[Dataset records]
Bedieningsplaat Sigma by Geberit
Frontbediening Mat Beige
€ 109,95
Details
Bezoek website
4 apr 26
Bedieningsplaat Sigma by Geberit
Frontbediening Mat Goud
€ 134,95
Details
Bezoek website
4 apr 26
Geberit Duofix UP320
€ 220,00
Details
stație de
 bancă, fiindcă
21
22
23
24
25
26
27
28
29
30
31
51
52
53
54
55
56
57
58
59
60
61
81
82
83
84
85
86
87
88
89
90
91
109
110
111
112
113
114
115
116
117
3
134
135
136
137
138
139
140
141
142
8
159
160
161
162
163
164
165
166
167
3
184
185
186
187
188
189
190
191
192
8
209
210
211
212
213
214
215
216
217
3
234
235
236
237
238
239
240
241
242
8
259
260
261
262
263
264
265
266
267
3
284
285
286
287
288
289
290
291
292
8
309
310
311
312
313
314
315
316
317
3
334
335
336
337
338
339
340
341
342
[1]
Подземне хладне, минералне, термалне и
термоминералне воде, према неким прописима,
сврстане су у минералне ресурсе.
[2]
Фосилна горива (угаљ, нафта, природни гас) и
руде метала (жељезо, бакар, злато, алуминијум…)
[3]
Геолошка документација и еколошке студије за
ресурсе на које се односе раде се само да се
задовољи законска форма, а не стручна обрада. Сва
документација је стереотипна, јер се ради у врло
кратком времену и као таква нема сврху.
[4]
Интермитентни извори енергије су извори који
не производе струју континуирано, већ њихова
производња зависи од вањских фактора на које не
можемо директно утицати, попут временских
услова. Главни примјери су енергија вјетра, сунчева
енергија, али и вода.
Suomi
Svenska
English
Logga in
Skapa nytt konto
[/Dataset records]
**Goal of the exercise:**
All lines of the data above that include the word "енергија" must be shown.

**Written solution:**
услова. Главни примјери су енергија вјетра, сунчева
енергија, али и вода.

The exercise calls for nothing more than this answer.